Maggie is programmed for full obedience towards her creator Arnold, and to begin with she must, indeed, depend upon him. But Arnold makes a mistake, and Maggie is forced to choose between subservience to Arnold and her own survival. She chooses the more interesting option.
Thomson excels at characterisation and at giving voice to the thoughts, fears, and motivations of characters who can be very far from human. In Maggie, she has created an entity who, while technically lacking human emotion, does naturally engage our empathy, and Maggie’s deep-outsider perspective offers several intriguing points of analysis on aspects of human behaviour which might, in other contexts, be utterly unremarkable. Maggie’s important human reference points include Arnold, who undergoes a sinister but plausible transformation during the story (typified by his subsequent marginalisation of her identity as merely a “bag lady”); four-year-old Claire, whose innate acceptance of Maggie does much to affirm the robot’s sense of being and belonging; Azul, a hooker and aspiring dance-musician, who adopts Maggie and forms a significant bond with her; and Marie, Azul’s landlady, an Anna Madrigal type who, among other things, helps Maggie to understand certain aspects of human interaction which had, up until then, remained almost completely opaque.
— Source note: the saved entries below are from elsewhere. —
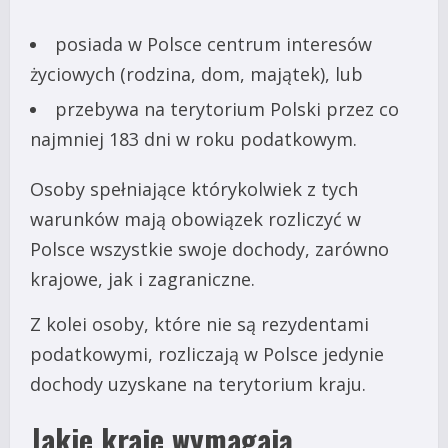
posiada w Polsce centrum interesów
życiowych (rodzina, dom, majątek), lub
przebywa na terytorium Polski przez co
najmniej 183 dni w roku podatkowym.
Osoby spełniające którykolwiek z tych
warunków mają obowiązek rozliczyć w
Polsce wszystkie swoje dochody, zarówno
krajowe, jak i zagraniczne.
Z kolei osoby, które nie są rezydentami
podatkowymi, rozliczają w Polsce jedynie
dochody uzyskane na terytorium kraju.
Jakie kraje wymagają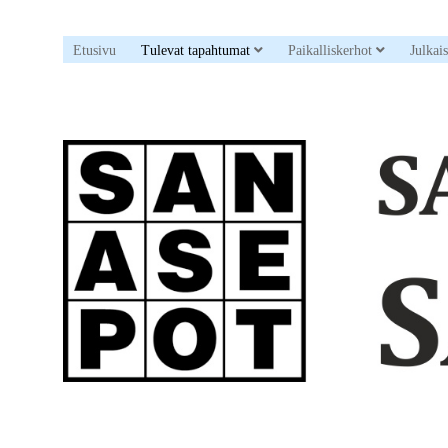
open dropdown menu
open drop
Etusivu
Tulevat tapahtumat
Paikalliskerhot
Julkai
Sanaristikkoseura
Sanasepot
ry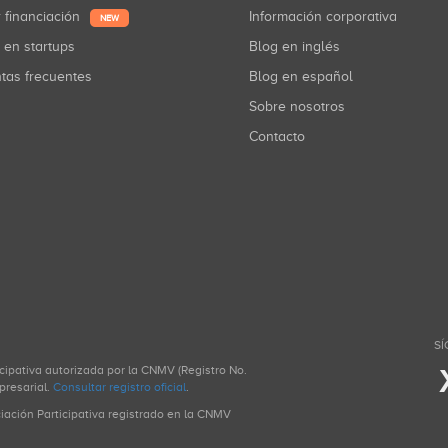
r financiación
Información corporativa
NEW
r en startups
Blog en inglés
ntas frecuentes
Blog en español
Sobre nosotros
Contacto
SÍ
icipativa autorizada por la CNMV (Registro No.
presarial.
Consultar registro oficial
.
ciación Participativa registrado en la CNMV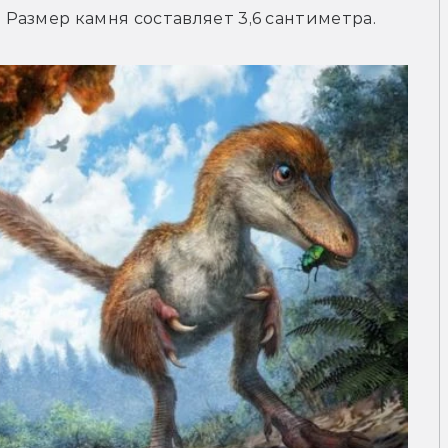
Размер камня составляет 3,6 сантиметра.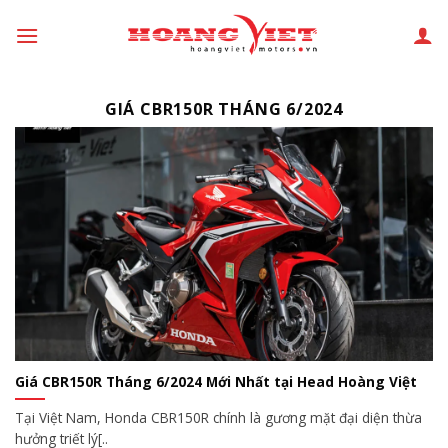
Chuyển
đến
phần
nội
GIÁ CBR150R THÁNG 6/2024
dung
Giá CBR150R Tháng 6/2024 Mới Nhất tại Head Hoàng Việt
Tại Việt Nam, Honda CBR150R chính là gương mặt đại diện thừa
hưởng triết lý[..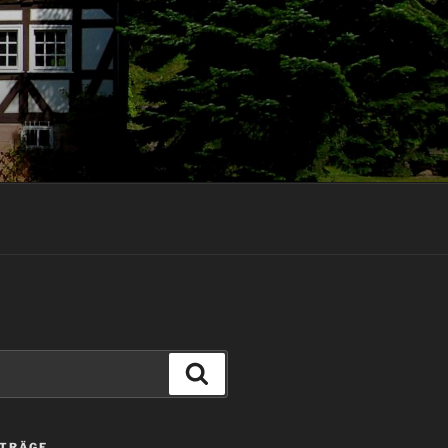
Suchen
ITRÄGE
I wouldn’t classify Virtual Girl as a high-octane read (by analogy, for example, with Madeline Ashby’s similarly-themed but distinctly more violent vN, which I believe may have been somewhat influenced by Thomson’s novel); though the story certainly shuttles from place to place (driven by Maggie’s need to keep on the move, so as to evade detection by the Bromptons), there’s plenty of opportunity for reflection and a sense of (mostly) peaceful existence as Maggie learns about humans, and about herself. There’s also a (mostly) plausible extrapolation of near-future US society (circa, I believe, the 2040s) – maglevs, solar panels, neural implants – though it’s almost unavoidable that the 1990s-vision computational detail is incorrect in parts. (The titbit I found hardest to swallow was the now-quaint notion that Maggie’s complete sensorium, a year’s worth of memories, and her astonishingly complex operating system would all fit on eight CDs, around 6GB total capacity by my estimation, as if CDs would even be used for this application in a quarter-century from today.) But provided you don’t insist on complete predictive accuracy (which is always a hazardous undertaking in any work of SF), the book manages admirably to ring true. It’s a very accomplished piece of character-driven hard SF, and it delivers on several levels.